Prompt
Copy out exactly the lines from the one with "Frascarelli, Clementina Mary" through the last line of the listing below, both included, but none of the pictures.

··· Working data

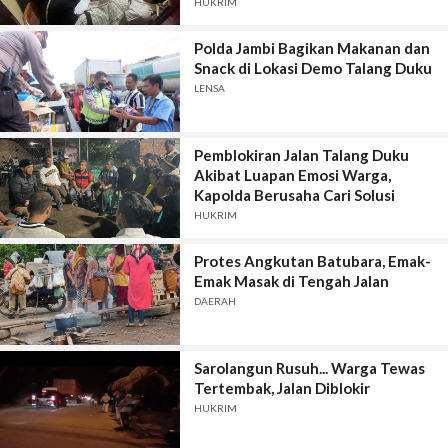
Damai
HUKRIM
Polda Jambi Bagikan Makanan dan
Snack di Lokasi Demo Talang Duku
LENSA
Pemblokiran Jalan Talang Duku
Akibat Luapan Emosi Warga,
Kapolda Berusaha Cari Solusi
HUKRIM
Protes Angkutan Batubara, Emak-
Emak Masak di Tengah Jalan
DAERAH
Sarolangun Rusuh... Warga Tewas
Tertembak, Jalan Diblokir
HUKRIM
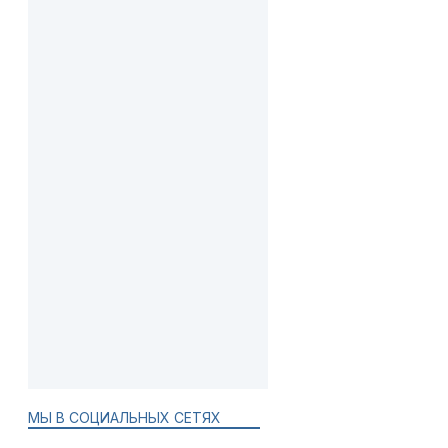
МЫ В СОЦИАЛЬНЫХ СЕТЯХ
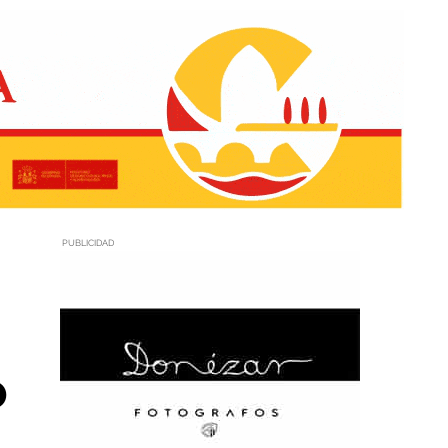
PUBLICIDAD
o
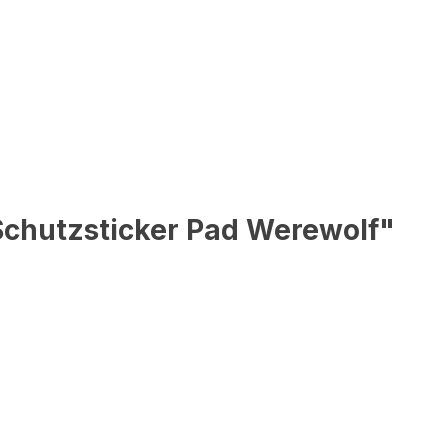
Schutzsticker Pad Werewolf"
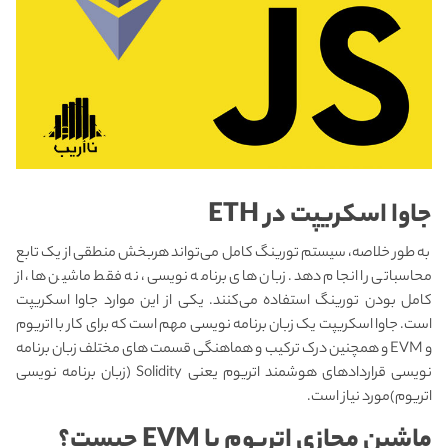
جاوا اسکریپت در
ETH
به طور خلاصه، سیستم تورینگ کامل می‌تواند هربخش منطقی از یک تابع
محاسباتی را انجام دهد. زبان های برنامه نویسی، نه فقط ماشین ها، از
کامل بودن تورینگ استفاده می‌کنند. یکی از این موارد جاوا اسکریپت
است. جاوا اسکریپت یک زبان برنامه نویسی مهم است که برای کار با اتریوم
و EVM و همچنین درک ترکیب و هماهنگی قسمت های مختلف زبان برنامه
نویسی قراردادهای هوشمند اتریوم یعنی Solidity (زبان برنامه نویسی
اتریوم)مورد نیاز است.
ماشین مجازی اتریوم یا
EVM
چیست؟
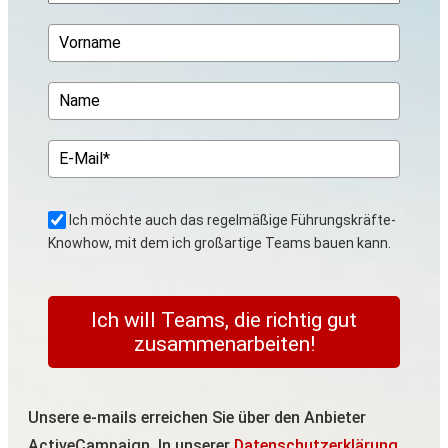
Ich möchte auch das regelmäßige Führungskräfte-
Knowhow, mit dem ich großartige Teams bauen kann.
Ich will Teams, die richtig gut
zusammenarbeiten!
Unsere e-mails erreichen Sie über den Anbieter
ActiveCampaign. In unserer
Datenschutzerklärung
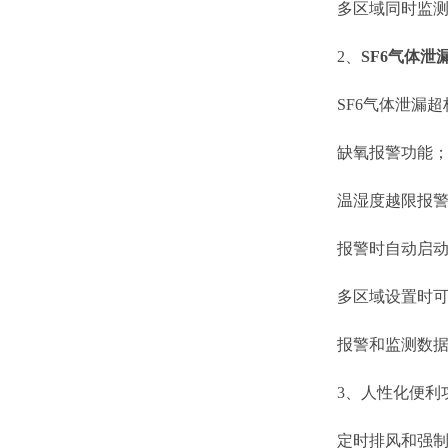
多区域同时监
2、
SF6气体泄
SF6气体泄漏超
缺氧报警功能
温湿度越限报警
报警时自动启动
多区域设置时可
报警和监测数据
3、人性化便利
定时排风和强制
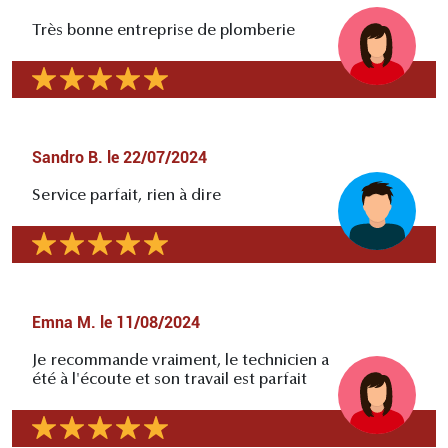
Très bonne entreprise de plomberie
Sandro B.
le
22/07/2024
Service parfait, rien à dire
Emna M.
le
11/08/2024
Je recommande vraiment, le technicien a
été à l'écoute et son travail est parfait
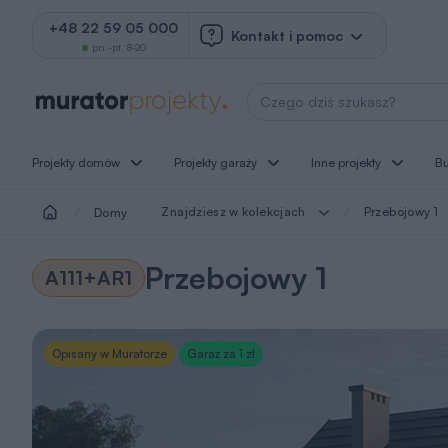
+48 22 59 05 000
Kontakt i pomoc
pn.-pt. 8-20
Wyszukaj projekt
Projekty domów
Projekty garaży
Inne projekty
B
Znajdziesz w kolekcjach
Przebojowy 1
Domy
Przebojowy 1
A111+AR1
Opisany w Muratorze
Garaż za 1 zł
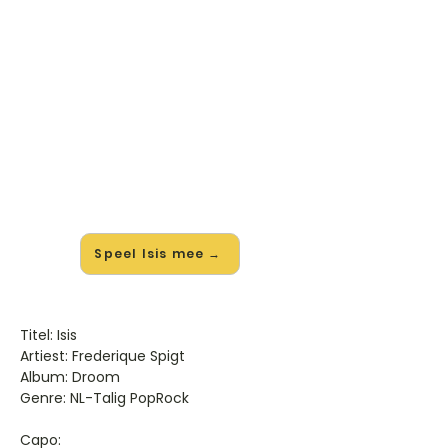
🎸 Speel Isis mee — op jouw
tempo
✨ Nieuw • preview — op onze
vernieuwde website speel je Isis van
Frederique Spigt mee met de
interactieve speler: vertraag het
tempo, loop de lastige stukken en zie
je akkoorden meelopen. Test 'm
alvast.
Speel Isis mee →
Titel: Isis
Artiest: Frederique Spigt
Album: Droom
Genre: NL-Talig PopRock
Capo:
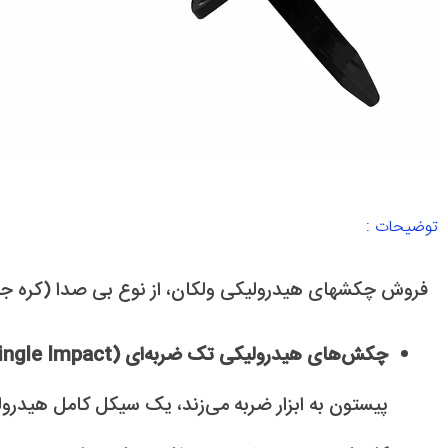
توضیحات :
فروش چکشهای هیدرولیکی ولکان، از نوع بی صدا (کره ج
چکش‌های هیدرولیکی تک ضربه‌ای (Single Impact):
پیستون به ابزار ضربه می‌زند، یک سیکل کامل هیدرول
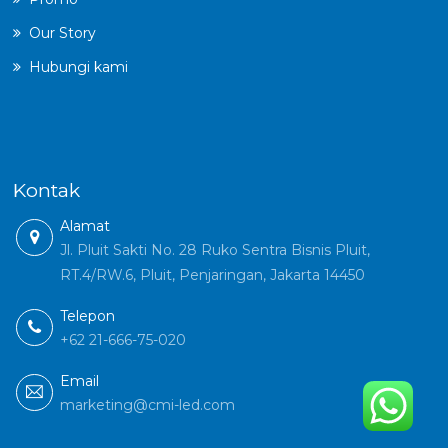
Our Story
Hubungi kami
Kontak
Alamat
Jl. Pluit Sakti No. 28 Ruko Sentra Bisnis Pluit,
RT.4/RW.6, Pluit, Penjaringan, Jakarta 14450
Telepon
+62 21-666-75-020
Email
marketing@cmi-led.com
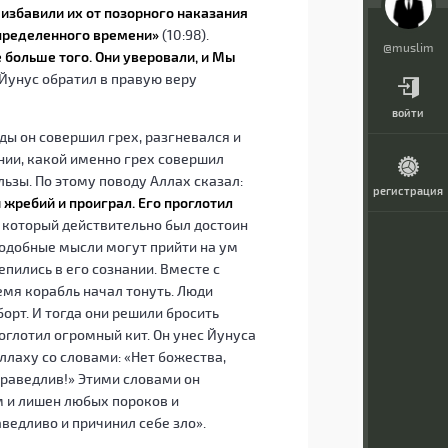
 избавили их от позорного наказания
определенного времени»
(10:98).
@muslim
 больше того. Они уверовали, и Мы
. Йунус обратил в правую веру
войти
ды он совершил грех, разгневался и
ании, какой именно грех совершил
льзы. По этому поводу Аллах сказал:
регистрация
 жребий и проиграл. Его проглотил
, который действительно был достоин
Подобные мысли могут прийти на ум
епились в его сознании. Вместе с
емя корабль начал тонуть. Люди
 борт. И тогда они решили бросить
роглотил огромный кит. Он унес Йунуса
ллаху со словами: «Нет божества,
справедлив!» Этими словами он
м и лишен любых пороков и
аведливо и причинил себе зло».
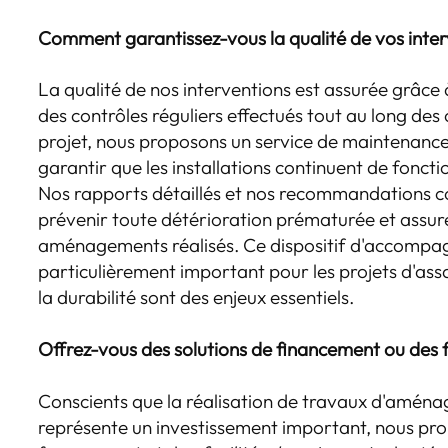
Comment garantissez-vous la qualité de vos interv
La qualité de nos interventions est assurée grâce
des contrôles réguliers effectués tout au long des
projet, nous proposons un service de maintenance 
garantir que les installations continuent de fonc
Nos rapports détaillés et nos recommandations c
prévenir toute détérioration prématurée et assure
aménagements réalisés. Ce dispositif d'accompa
particulièrement important pour les projets d'assa
la durabilité sont des enjeux essentiels.
Offrez-vous des solutions de financement ou des f
Conscients que la réalisation de travaux d'amén
représente un investissement important, nous pro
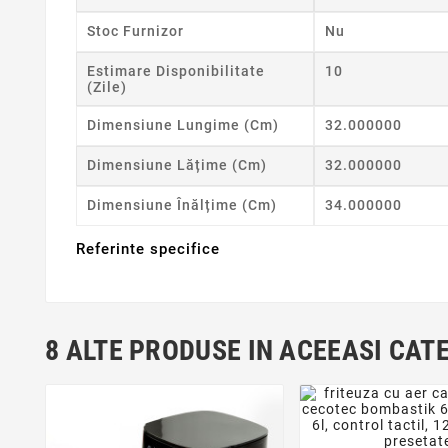
Stoc Furnizor
Nu
Estimare Disponibilitate
10
(zile)
Dimensiune Lungime (cm)
32.000000
Dimensiune Lățime (cm)
32.000000
Dimensiune Înălțime (cm)
34.000000
Referinte specifice
8 ALTE PRODUSE IN ACEEASI CAT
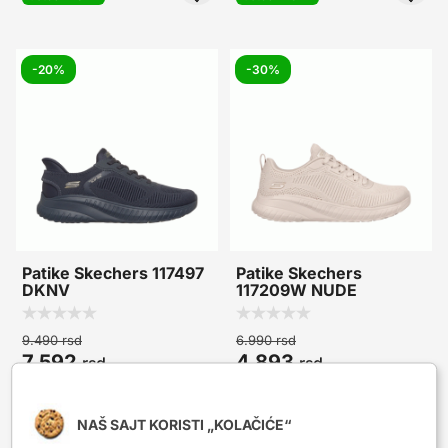
-20%
-30%
Patike Skechers 117497
Patike Skechers
DKNV
117209W NUDE
9.490
rsd
6.990
rsd
7.592
4.893
rsd
rsd
uštedi 1.898
uštedi 2.097
NAŠ SAJT KORISTI „KOLAČIĆE“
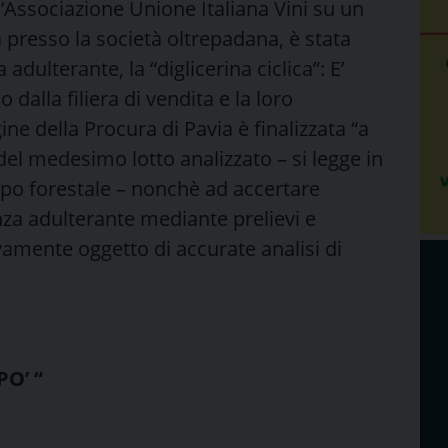
Associazione Unione Italiana Vini su un
da presso la società oltrepadana, è stata
dulterante, la “diglicerina ciclica”: E’
no dalla filiera di vendita e la loro
ine della Procura di Pavia è finalizzata “a
 del medesimo lotto analizzato – si legge in
ppo forestale – nonchè ad accertare
nza adulterante mediante prelievi e
mente oggetto di accurate analisi di
O’ “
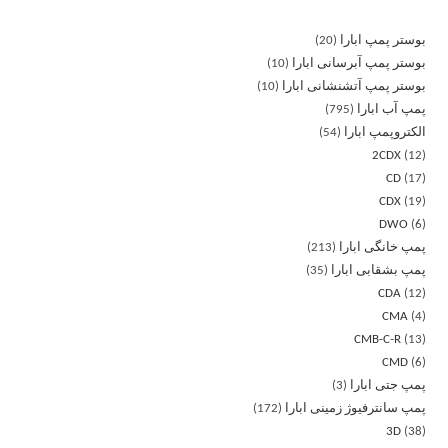
بوستر پمپ ابارا
20
بوستر پمپ آبرسانی ابارا
10
بوستر پمپ آتشنشانی ابارا
10
پمپ آب ابارا
795
الکتروپمپ ابارا
54
2CDX
12
CD
17
CDX
19
DWO
6
پمپ خانگی ابارا
213
پمپ بشقابی ابارا
35
CDA
12
CMA
4
CMB-C-R
13
CMD
6
پمپ جتی ابارا
3
پمپ سانترفیوژ زمینی ابارا
172
3D
38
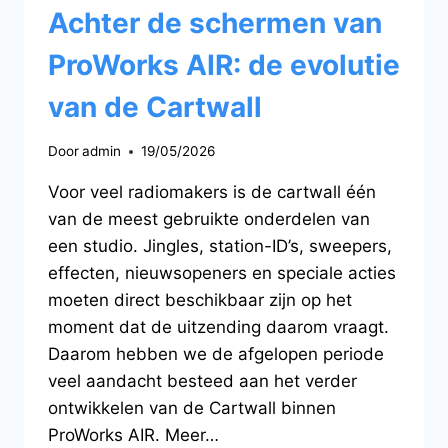
Achter de schermen van
ProWorks AIR: de evolutie
van de Cartwall
Door
admin
19/05/2026
Voor veel radiomakers is de cartwall één
van de meest gebruikte onderdelen van
een studio. Jingles, station-ID’s, sweepers,
effecten, nieuwsopeners en speciale acties
moeten direct beschikbaar zijn op het
moment dat de uitzending daarom vraagt.
Daarom hebben we de afgelopen periode
veel aandacht besteed aan het verder
ontwikkelen van de Cartwall binnen
ProWorks AIR. Meer…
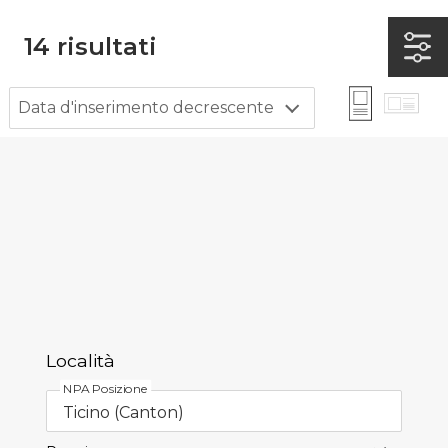
14
risultati
Data d'inserimento decrescente
Località
NPA Posizione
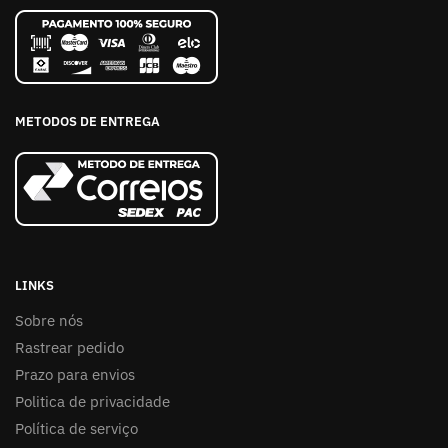
METODOS DE ENTREGA
LINKS
Sobre nós
Rastrear pedido
Prazo para envios
Politica de privacidade
Política de serviço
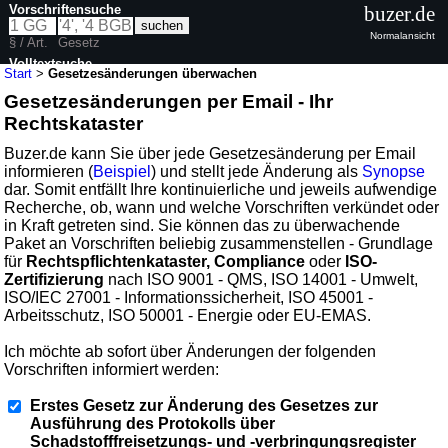
Vorschriftensuche
buzer.de
Normalansicht
§ / Art.
Gesetz
Volltextsuche
Start
>
Gesetzesänderungen überwachen
Gesetzesänderungen per Email - Ihr
Rechtskataster
Buzer.de kann Sie über jede Gesetzesänderung per Email
informieren (
Beispiel
) und stellt jede Änderung als
Synopse
dar. Somit entfällt Ihre kontinuierliche und jeweils aufwendige
Recherche, ob, wann und welche Vorschriften verkündet oder
in Kraft getreten sind. Sie können das zu überwachende
Paket an Vorschriften beliebig zusammenstellen - Grundlage
für
Rechtspflichtenkataster, Compliance
oder
ISO-
Zertifizierung
nach ISO 9001 - QMS, ISO 14001 - Umwelt,
ISO/IEC 27001 - Informationssicherheit, ISO 45001 -
Arbeitsschutz, ISO 50001 - Energie oder EU-EMAS.
Ich möchte ab sofort über Änderungen der folgenden
Vorschriften informiert werden:
Erstes Gesetz zur Änderung des Gesetzes zur
Ausführung des Protokolls über
Schadstofffreisetzungs- und -verbringungsregister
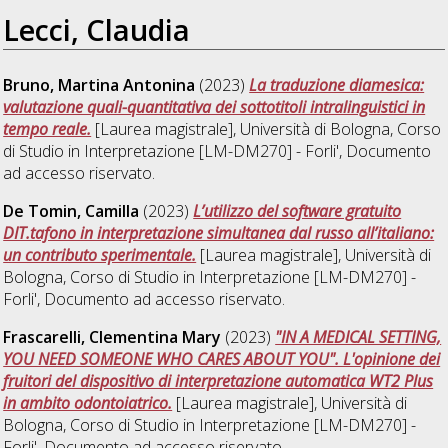
Lecci, Claudia
Bruno, Martina Antonina
(2023)
La traduzione diamesica:
valutazione quali-quantitativa dei sottotitoli intralinguistici in
tempo reale.
[Laurea magistrale], Università di Bologna, Corso
di Studio in
Interpretazione [LM-DM270] - Forli'
, Documento
ad accesso riservato.
De Tomin, Camilla
(2023)
L’utilizzo del software gratuito
DIT.tafono in interpretazione simultanea dal russo all’italiano:
un contributo sperimentale.
[Laurea magistrale], Università di
Bologna, Corso di Studio in
Interpretazione [LM-DM270] -
Forli'
, Documento ad accesso riservato.
Frascarelli, Clementina Mary
(2023)
"IN A MEDICAL SETTING,
YOU NEED SOMEONE WHO CARES ABOUT YOU". L'opinione dei
fruitori del dispositivo di interpretazione automatica WT2 Plus
in ambito odontoiatrico.
[Laurea magistrale], Università di
Bologna, Corso di Studio in
Interpretazione [LM-DM270] -
Forli'
, Documento ad accesso riservato.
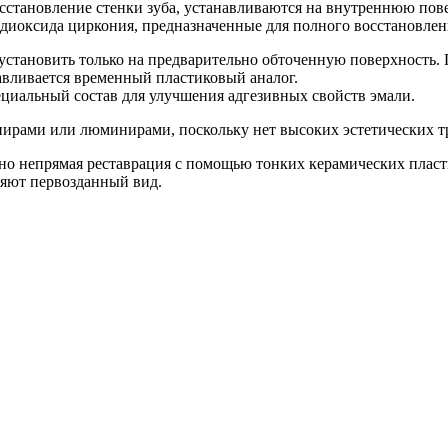
становление стенки зуба, устанавливаются на внутреннюю пов
 диоксида циркония, предназначенные для полного восстановлен
становить только на предварительно обточенную поверхность.
авливается временный пластиковый аналог.
циальный состав для улучшения адгезивных свойств эмали.
нирами или люминирами, поскольку нет высоких эстетических т
нно непрямая реставрация с помощью тонких керамических плас
ряют первозданный вид.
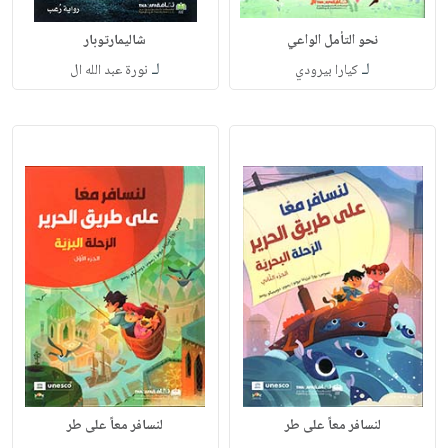
نحو التأمل الواعي
شاليمارتوبار
لـ
لـ
كيارا بيرودي
نورة عبد الله ال
لنسافر معاً على طر
لنسافر معاً على طر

······

Result of this exercise
Frascarelli, Clementina Mary
(2023)
"IN A MEDICAL SETTING,
YOU NEED SOMEONE WHO CARES ABOUT YOU". L'opinione dei
fruitori del dispositivo di interpretazione automatica WT2 Plus
in ambito odontoiatrico.
[Laurea magistrale], Università di
Bologna, Corso di Studio in
Interpretazione [LM-DM270] -
Forli'
, Documento ad accesso riservato.
становление стенки зуба, устанавливаются на внутреннюю пов
 диоксида циркония, предназначенные для полного восстановлен
становить только на предварительно обточенную поверхность.
авливается временный пластиковый аналог.
циальный состав для улучшения адгезивных свойств эмали.
нирами или люминирами, поскольку нет высоких эстетических т
нно непрямая реставрация с помощью тонких керамических плас
ряют первозданный вид.
نحو التأمل الواعي
شاليمارتوبار
لـ
لـ
كيارا بيرودي
نورة عبد الله ال
لنسافر معاً على طر
لنسافر معاً على طر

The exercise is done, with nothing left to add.